I'm not sure if it's good growing practice to nurture plants until they start feeding you, then suddenly rip them out of the ground to make room for strawberries.

But I did it anyway.

I seem to remember doing this kind of thing before.

It seems my garden beds need to be a lot bigger.

My celery plants were actually doing quite well, and we had started harvesting stalks as we needed them.

These are from the original celery stubs that were left over from store bought bundles from the supermarket a year or two ago. 

I planted the empty, used up white base and they grew again and again. When they looked like there were trying to go to seed, I just cut it all back, and left it to grow again, but the second time around there was an established root system, so they grew much better.




But I've decided that I need the real estate for strawberries, so it all had to come up, as did the basil, and the silver beat (or perhaps it's spinach).

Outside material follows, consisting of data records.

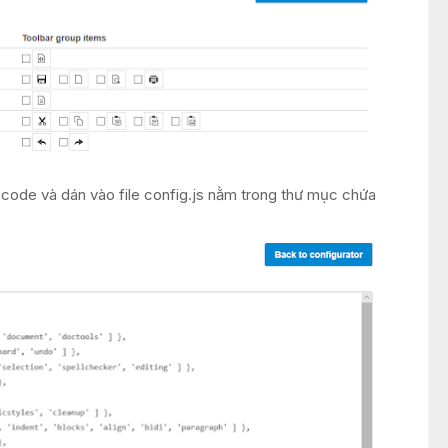
 code và dán vào file config.js nằm trong thư mục chứa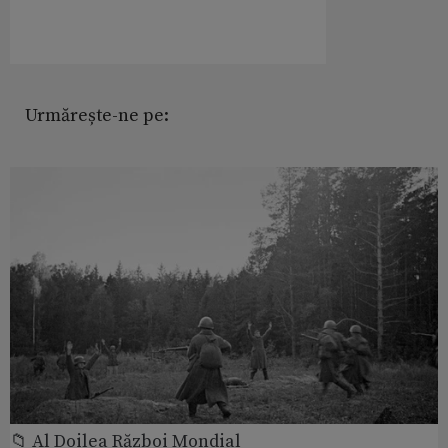
Urmărește-ne pe:
📁 Al Doilea Război Mondial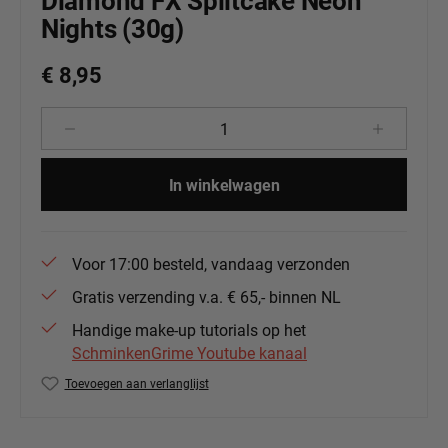
Diamond FX Splitcake Neon
Nights (30g)
€ 8,95
Producthoeveelheid: Voer de gewenste 
In winkelwagen
Voor 17:00 besteld, vandaag verzonden
Gratis verzending v.a. € 65,- binnen NL
Handige make-up tutorials op het
SchminkenGrime Youtube kanaal
Toevoegen aan verlanglijst
Productnummer:
DFX-RS30-07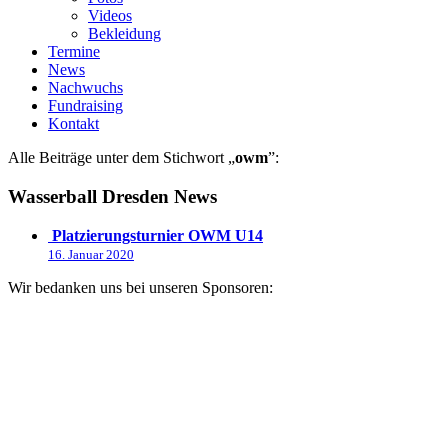
Videos
Bekleidung
Termine
News
Nachwuchs
Fundraising
Kontakt
Alle Beiträge unter dem Stichwort „
owm
”:
Wasserball Dresden News
Platzierungsturnier OWM U14
16. Januar 2020
Wir bedanken uns bei unseren Sponsoren: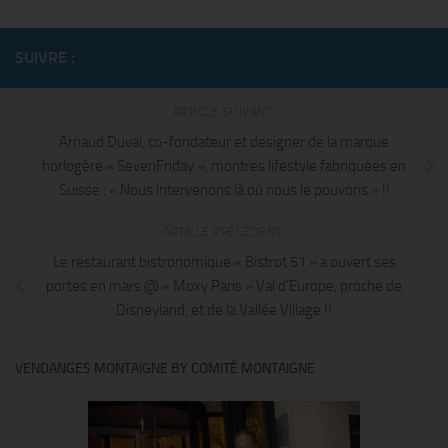
SUIVRE :
ARTICLE SUIVANT
Arnaud Duval, co-fondateur et designer de la marque
horlogère « SevenFriday », montres lifestyle fabriquées en
Suisse : « Nous intervenons là où nous le pouvons » !!
ARTICLE PRÉCÉDENT
Le restaurant bistronomique « Bistrot 51 » a ouvert ses
portes en mars @ « Moxy Paris » Val d’Europe, proche de
Disneyland, et de la Vallée Village !!
VENDANGES MONTAIGNE BY COMITÉ MONTAIGNE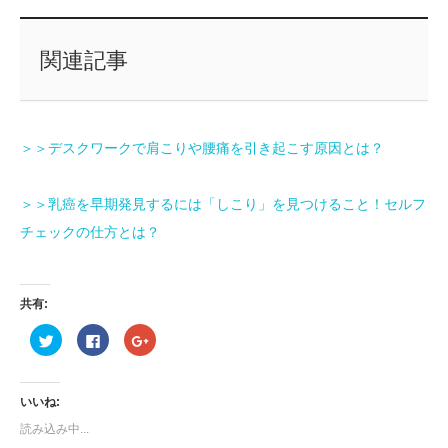
関連記事
＞＞デスクワークで肩こりや腰痛を引き起こす原因とは？
＞＞乳癌を早期発見するには「しこり」を見つけること！セルフ
チェックの仕方とは？
共有:
ク
Facebook
ク
リ
で
リ
ッ
共
ッ
ク
有
ク
し
す
し
て
る
て
いいね:
Twitter
に
Google+
で
は
で
読み込み中...
共
ク
共
有
リ
有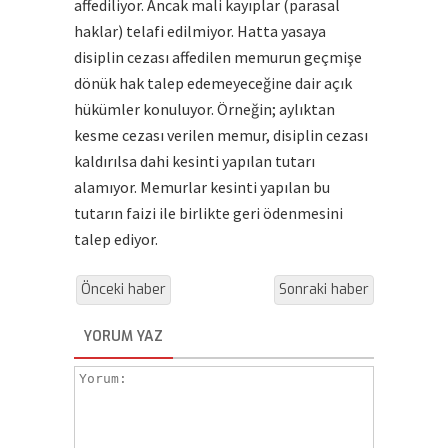
affediliyor. Ancak mali kayıplar (parasal
haklar) telafi edilmiyor. Hatta yasaya
disiplin cezası affedilen memurun geçmişe
dönük hak talep edemeyeceğine dair açık
hükümler konuluyor. Örneğin; aylıktan
kesme cezası verilen memur, disiplin cezası
kaldırılsa dahi kesinti yapılan tutarı
alamıyor. Memurlar kesinti yapılan bu
tutarın faizi ile birlikte geri ödenmesini
talep ediyor.
Önceki haber
Sonraki haber
YORUM YAZ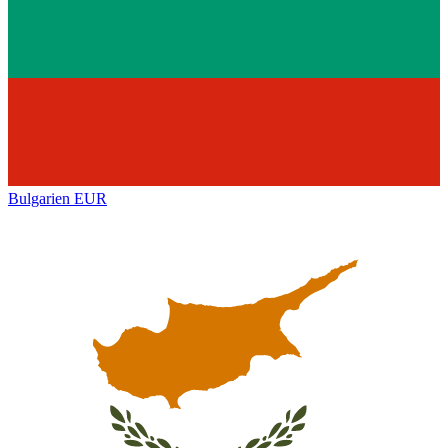
Bulgarien
EUR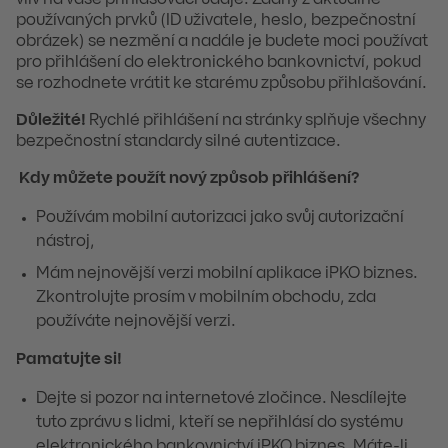
používaných prvků (ID uživatele, heslo, bezpečnostní
obrázek) se nezmění a nadále je budete moci používat
pro přihlášení do elektronického bankovnictví, pokud
se rozhodnete vrátit ke starému způsobu přihlašování.
Důležité!
Rychlé přihlášení na stránky splňuje všechny
bezpečnostní standardy silné autentizace.
Kdy můžete použít nový způsob přihlášení?
Používám mobilní autorizaci jako svůj autorizační
nástroj,
Mám nejnovější verzi mobilní aplikace iPKO biznes.
Zkontrolujte prosím v mobilním obchodu, zda
používáte nejnovější verzi.
Pamatujte si!
Dejte si pozor na internetové zločince. Nesdílejte
tuto zprávu s lidmi, kteří se nepřihlásí do systému
elektronického bankovnictví iPKO biznes. Máte-li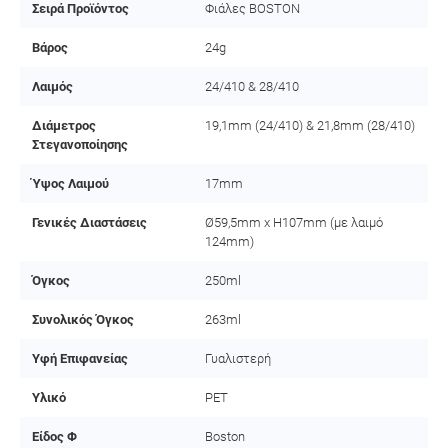
Σειρά Προϊόντος
Φιάλες BOSTON
Βάρος
24g
Λαιμός
24/410 & 28/410
Διάμετρος
19,1mm (24/410) & 21,8mm (28/410)
Στεγανοποίησης
Ύψος Λαιμού
17mm
Γενικές Διαστάσεις
Ø59,5mm x H107mm (με λαιμό
124mm)
Όγκος
250ml
Συνολικός Όγκος
263ml
Υφή Επιφανείας
Γυαλιστερή
Υλικό
PET
Είδος Φ
Boston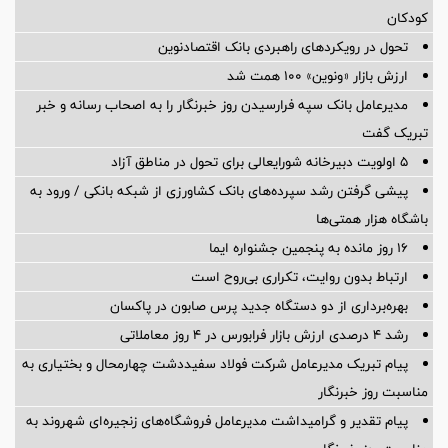
کودکان
تحول در رویکردهای راهبردی بانک اقتصادنوین
ارزش بازار «ونوین» 100 همت شد
مدیرعامل بانک سپه فرارسیدن روز خبرنگار را به اصحاب رسانه و خبر
تبریک گفت
5 اولویت دبیرخانه شورایعالی برای تحول در مناطق آزاد
پیشی گرفتن رشد سپرده‌های بانک کشاورزی از شبکه بانکی / ورود به
باشگاه هزار همتی‌ها
16 روز مانده به پنجمین جشنواره ایما
ارتباط بدون روایت، تکراری بی‌روح است
بهره‌برداری از دو دستگاه جدید پرس صابون در پاكسان
رشد ۴ درصدی ارزش بازار فرابورس در ۴ روز معاملاتی
پیام تبریک مدیرعامل شرکت فولاد سفیددشت چهارمحال و بختیاری به
مناسبت روز خبرنگار
پیام تقدیر و گرامیداشت مدیرعامل فروشگاه‌های زنجیره‌ای شهروند به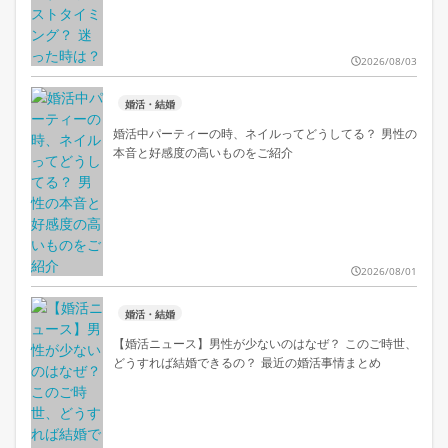
2026/08/03
婚活・結婚
婚活中パーティーの時、ネイルってどうしてる？ 男性の
本音と好感度の高いものをご紹介
2026/08/01
婚活・結婚
【婚活ニュース】男性が少ないのはなぜ？ このご時世、
どうすれば結婚できるの？ 最近の婚活事情まとめ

I have a lot of strawberry plants.

Someone was giving them away, and I couldn't resist. Thanks nice man who's name I don't even know.

Thanks universe.


I find myself with sixty strawberry plants, planted in dirt (and rubbish and rubble) along the side of my house, I think fifty or sixty will get crowded into a single blue barrel in the grow house, and another fifty or so might just live out their life in a shopping bag on my kitchen floor covered in weeds.

I'm still sick and it's raining, so I think I might just throw them behind the shed and come back in a year and see what happened.



120 Things in 20 years - Sees making room for new plants makes more sense than waiting a few weeks and harvesting the existing plants.